NagiosEnterprises / ncpa

Nagios Cross-Platform Agent
Other
176 stars 95 forks source link

Hung hard NFS mounts breaks the listener #997

Closed jd-daniels closed 9 months ago

jd-daniels commented 9 months ago

ncpa-2.4.1-1

I saw a couple references to this in closed issues, but the provided fix doesn't seem to work, at least for me. When you have an NFS mount that is mounted 'hard' and it gets hung. NCPA will stop replying to all checks. I can produce this simply by hard mounting NFS, then blocking the IP of the NFS server. Then all checks fail with exceeded timeouts.

I have already excluded nfs and nfs4 in my ncpa.cfg. nfs4 is what this particular mount shows up as.

exclude_fs_types = "aufs, autofs, binfmt_misc, cifs, cgroup, configfs, debugfs, devpts, devtmpfs, encryptfs efivarfs, fuse, hugetlbfs, mqueue, nfs, overlayfs, proc, pstore, rpc_pipefs, securityfs, selinuxfs, smb, sysfs, tmpfs, tracefs, nfs4"
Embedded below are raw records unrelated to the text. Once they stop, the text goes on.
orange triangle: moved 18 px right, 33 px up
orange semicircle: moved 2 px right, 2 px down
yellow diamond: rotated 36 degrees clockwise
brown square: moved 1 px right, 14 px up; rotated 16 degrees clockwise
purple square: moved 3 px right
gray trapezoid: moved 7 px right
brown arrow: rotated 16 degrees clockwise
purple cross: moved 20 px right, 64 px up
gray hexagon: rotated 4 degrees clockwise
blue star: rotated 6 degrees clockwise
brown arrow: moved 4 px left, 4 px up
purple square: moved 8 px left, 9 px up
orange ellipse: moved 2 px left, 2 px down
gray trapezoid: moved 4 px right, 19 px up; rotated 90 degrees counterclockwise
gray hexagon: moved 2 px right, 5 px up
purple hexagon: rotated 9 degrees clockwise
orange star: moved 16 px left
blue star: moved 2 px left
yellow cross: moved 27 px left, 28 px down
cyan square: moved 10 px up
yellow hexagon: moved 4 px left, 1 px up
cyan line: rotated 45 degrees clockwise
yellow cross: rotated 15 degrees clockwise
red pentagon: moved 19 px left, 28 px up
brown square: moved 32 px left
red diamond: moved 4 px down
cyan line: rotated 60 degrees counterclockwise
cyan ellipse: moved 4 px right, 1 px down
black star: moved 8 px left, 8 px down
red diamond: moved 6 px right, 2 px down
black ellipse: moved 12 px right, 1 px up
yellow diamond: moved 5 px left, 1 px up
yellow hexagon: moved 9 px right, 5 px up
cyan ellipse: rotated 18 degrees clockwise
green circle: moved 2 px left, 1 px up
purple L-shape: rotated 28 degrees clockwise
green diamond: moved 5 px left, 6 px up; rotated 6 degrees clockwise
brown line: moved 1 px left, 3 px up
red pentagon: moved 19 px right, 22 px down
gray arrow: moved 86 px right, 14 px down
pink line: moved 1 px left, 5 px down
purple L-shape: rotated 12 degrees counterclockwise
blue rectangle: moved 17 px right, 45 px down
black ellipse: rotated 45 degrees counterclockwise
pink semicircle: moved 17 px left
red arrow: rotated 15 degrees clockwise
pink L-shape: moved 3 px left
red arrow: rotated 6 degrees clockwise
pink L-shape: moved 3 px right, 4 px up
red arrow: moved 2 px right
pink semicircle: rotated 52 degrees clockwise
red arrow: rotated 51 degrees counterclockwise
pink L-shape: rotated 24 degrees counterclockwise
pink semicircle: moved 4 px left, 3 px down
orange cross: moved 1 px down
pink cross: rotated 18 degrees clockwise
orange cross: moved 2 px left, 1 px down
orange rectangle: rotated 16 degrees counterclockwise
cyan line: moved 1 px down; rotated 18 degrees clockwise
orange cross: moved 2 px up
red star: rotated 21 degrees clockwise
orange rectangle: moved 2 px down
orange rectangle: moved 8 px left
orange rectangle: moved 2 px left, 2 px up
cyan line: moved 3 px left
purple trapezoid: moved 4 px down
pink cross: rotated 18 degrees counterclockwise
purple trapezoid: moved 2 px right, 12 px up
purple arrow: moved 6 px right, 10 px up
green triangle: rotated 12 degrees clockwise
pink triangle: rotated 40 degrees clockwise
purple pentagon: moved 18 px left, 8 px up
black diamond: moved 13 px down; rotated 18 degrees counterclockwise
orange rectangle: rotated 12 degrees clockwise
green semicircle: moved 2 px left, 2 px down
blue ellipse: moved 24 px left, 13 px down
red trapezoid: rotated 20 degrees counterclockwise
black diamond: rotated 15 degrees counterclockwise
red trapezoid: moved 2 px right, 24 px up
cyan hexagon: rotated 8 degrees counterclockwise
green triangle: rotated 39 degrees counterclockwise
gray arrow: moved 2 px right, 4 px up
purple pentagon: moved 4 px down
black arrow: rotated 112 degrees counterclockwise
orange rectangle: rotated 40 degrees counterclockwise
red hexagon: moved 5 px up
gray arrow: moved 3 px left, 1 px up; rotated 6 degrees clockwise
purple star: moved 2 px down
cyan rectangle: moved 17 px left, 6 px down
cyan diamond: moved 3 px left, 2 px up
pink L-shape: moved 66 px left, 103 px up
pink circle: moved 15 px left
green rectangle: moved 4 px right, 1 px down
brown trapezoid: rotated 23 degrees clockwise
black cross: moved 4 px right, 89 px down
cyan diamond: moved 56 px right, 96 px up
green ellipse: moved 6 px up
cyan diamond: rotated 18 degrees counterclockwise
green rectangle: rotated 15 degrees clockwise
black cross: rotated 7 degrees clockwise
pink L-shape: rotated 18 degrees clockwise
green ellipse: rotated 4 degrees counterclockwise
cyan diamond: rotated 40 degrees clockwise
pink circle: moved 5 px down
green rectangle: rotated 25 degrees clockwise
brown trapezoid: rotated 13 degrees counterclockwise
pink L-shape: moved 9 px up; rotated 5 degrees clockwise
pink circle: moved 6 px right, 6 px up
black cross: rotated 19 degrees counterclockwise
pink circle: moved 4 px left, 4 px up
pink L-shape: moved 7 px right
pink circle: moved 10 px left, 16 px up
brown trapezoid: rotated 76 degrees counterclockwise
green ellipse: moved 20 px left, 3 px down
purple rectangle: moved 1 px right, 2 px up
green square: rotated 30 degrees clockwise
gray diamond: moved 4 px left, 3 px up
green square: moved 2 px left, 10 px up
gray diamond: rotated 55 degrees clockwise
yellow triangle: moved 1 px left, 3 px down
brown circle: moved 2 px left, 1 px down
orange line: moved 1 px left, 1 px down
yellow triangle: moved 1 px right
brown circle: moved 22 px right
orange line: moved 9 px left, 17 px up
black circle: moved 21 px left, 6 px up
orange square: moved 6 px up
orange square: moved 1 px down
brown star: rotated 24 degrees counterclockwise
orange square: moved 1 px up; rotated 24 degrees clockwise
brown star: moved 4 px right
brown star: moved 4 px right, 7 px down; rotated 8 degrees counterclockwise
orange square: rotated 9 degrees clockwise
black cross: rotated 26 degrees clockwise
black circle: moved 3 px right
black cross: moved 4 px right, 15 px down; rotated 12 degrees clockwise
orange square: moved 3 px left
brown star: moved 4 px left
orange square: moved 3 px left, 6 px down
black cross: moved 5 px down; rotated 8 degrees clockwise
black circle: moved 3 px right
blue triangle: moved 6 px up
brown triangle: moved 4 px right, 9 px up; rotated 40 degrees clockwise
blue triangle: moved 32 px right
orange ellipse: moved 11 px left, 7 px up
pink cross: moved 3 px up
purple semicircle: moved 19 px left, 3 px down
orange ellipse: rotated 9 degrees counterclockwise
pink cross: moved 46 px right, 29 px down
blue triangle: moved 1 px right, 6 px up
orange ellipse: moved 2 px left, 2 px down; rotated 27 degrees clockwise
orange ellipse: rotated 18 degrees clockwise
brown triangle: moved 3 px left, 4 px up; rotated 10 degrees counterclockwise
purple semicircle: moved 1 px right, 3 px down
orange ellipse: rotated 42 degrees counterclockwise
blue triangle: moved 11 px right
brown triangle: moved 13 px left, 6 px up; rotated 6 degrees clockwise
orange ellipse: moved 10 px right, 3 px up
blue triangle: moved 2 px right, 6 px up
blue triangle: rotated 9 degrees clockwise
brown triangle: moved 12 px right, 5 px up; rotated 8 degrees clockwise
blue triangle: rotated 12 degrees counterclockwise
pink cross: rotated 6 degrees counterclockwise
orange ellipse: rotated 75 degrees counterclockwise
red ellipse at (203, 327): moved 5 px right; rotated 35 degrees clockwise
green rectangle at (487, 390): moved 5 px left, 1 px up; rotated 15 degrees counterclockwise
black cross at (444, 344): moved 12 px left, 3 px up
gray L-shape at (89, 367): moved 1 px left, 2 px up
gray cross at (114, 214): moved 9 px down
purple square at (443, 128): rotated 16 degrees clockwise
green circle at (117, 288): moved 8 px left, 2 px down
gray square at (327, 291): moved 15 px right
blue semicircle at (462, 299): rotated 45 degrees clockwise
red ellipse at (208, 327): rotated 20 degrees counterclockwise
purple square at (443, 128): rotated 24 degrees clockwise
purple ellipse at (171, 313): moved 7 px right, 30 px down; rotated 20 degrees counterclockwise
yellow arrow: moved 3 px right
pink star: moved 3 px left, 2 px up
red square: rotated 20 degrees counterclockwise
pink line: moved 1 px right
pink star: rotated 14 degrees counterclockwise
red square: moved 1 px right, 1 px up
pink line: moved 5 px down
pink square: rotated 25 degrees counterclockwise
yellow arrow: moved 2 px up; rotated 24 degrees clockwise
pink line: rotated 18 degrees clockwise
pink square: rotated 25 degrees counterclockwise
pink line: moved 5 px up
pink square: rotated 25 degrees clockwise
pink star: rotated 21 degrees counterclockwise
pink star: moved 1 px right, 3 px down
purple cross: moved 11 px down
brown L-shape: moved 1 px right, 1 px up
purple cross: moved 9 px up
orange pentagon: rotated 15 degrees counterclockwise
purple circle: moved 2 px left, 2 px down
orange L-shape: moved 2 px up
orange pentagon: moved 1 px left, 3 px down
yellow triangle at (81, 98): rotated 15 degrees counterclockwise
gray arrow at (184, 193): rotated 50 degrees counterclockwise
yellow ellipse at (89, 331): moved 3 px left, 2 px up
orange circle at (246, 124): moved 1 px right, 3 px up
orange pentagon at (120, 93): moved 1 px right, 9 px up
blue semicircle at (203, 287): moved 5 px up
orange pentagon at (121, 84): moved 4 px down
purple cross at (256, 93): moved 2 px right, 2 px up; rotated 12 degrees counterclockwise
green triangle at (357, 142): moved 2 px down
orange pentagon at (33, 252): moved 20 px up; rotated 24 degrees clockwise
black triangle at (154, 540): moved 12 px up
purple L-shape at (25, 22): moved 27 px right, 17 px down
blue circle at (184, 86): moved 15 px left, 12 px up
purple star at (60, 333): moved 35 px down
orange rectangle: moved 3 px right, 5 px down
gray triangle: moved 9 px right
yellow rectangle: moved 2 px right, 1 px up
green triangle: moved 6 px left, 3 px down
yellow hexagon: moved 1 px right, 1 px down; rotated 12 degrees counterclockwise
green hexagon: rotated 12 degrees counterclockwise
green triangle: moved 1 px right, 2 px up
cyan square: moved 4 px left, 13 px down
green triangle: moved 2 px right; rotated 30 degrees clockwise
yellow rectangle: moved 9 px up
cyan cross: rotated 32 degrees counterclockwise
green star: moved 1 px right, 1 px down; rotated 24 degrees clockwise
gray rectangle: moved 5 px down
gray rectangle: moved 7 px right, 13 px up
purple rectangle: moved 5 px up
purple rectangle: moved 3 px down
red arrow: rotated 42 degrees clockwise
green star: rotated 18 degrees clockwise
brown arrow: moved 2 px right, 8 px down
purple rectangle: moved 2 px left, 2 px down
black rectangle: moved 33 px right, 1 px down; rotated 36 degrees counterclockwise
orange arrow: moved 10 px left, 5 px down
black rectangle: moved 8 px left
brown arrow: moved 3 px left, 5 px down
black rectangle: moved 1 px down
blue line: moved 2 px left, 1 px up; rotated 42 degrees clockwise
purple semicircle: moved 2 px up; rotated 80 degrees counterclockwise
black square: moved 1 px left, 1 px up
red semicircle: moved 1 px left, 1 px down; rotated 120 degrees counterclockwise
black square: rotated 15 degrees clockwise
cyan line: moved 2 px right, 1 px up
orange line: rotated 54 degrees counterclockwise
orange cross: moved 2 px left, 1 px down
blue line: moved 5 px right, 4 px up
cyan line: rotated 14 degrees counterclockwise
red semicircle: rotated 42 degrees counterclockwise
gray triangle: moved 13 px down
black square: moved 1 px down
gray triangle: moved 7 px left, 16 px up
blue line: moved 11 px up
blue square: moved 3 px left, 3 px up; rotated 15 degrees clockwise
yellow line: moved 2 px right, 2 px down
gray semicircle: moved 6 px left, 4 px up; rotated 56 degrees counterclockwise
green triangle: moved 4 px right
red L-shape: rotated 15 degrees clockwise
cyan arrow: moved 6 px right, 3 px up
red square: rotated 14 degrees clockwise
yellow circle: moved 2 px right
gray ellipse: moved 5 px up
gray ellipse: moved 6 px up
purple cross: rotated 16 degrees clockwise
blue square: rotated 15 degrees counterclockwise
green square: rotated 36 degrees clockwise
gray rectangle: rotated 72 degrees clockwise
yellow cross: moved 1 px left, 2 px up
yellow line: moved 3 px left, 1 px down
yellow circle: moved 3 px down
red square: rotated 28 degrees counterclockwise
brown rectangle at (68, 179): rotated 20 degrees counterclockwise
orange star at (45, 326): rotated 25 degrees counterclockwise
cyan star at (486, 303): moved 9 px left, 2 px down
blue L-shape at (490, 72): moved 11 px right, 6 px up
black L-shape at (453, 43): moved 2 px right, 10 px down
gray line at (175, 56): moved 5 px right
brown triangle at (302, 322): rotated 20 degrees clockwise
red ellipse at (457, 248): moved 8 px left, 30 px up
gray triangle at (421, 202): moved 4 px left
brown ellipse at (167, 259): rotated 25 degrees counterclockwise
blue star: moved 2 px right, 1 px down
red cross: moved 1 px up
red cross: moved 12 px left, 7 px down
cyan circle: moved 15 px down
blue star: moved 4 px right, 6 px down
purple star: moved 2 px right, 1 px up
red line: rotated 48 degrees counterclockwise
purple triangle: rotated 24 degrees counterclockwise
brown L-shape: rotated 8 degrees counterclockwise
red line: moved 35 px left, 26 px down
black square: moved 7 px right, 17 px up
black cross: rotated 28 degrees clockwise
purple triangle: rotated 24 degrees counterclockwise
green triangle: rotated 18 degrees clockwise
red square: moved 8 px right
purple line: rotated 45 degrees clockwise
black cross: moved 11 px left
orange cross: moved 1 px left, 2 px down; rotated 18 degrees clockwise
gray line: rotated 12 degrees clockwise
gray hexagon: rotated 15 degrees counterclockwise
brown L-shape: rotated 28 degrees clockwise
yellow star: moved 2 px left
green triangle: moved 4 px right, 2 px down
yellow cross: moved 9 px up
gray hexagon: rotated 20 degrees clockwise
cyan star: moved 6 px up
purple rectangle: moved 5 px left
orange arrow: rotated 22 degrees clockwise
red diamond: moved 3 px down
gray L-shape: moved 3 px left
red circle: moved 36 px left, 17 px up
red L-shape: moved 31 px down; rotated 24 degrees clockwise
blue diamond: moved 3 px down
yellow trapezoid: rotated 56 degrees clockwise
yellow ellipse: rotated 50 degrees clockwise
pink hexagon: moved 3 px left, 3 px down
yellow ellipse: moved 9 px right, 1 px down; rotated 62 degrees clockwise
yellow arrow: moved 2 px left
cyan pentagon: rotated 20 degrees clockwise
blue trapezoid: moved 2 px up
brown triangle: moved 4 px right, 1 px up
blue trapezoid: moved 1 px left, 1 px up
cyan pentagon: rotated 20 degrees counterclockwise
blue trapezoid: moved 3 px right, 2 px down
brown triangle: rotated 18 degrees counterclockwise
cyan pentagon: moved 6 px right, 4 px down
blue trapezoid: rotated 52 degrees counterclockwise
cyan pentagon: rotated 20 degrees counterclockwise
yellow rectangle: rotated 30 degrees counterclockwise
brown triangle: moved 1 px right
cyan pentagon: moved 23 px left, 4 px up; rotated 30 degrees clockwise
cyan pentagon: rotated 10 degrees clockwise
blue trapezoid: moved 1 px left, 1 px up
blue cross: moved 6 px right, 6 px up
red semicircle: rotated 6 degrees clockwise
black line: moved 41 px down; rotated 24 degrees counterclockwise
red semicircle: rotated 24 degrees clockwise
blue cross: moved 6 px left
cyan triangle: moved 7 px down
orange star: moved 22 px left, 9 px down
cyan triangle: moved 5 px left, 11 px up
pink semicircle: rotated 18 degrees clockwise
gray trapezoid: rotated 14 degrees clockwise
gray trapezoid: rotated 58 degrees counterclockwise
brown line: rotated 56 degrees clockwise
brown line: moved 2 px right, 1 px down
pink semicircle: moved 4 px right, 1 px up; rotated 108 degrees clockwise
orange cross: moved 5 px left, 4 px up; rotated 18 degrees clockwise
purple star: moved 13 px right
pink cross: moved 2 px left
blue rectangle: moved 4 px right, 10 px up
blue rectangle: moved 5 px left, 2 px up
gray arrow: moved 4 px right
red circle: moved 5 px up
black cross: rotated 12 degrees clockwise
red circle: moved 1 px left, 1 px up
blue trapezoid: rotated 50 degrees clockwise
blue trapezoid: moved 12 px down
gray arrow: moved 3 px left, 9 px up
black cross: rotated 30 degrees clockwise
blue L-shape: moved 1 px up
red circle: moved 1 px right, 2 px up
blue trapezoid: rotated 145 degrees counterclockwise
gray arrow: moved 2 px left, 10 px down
Tried the above with/without quotes, also without spaces between commas.

In fact, when I try to bounce the listener in this state, I have to send a SIGKILL because it's stuck in uninterruptible sleep state. Systemctl won't restart it.

nagios 4903 0.0 0.6 215348 49656 ? Dsl 09:33 0:00 /usr/local/ncpa/ncpa_listener -n

With an strace on the ncpa_listener, I can see it trying to stat the hung mountpoint: [pid 5347] statfs("/mnt/tmp",

MrPippin66 commented 9 months ago

Do you have "all_partitions" option set to 0?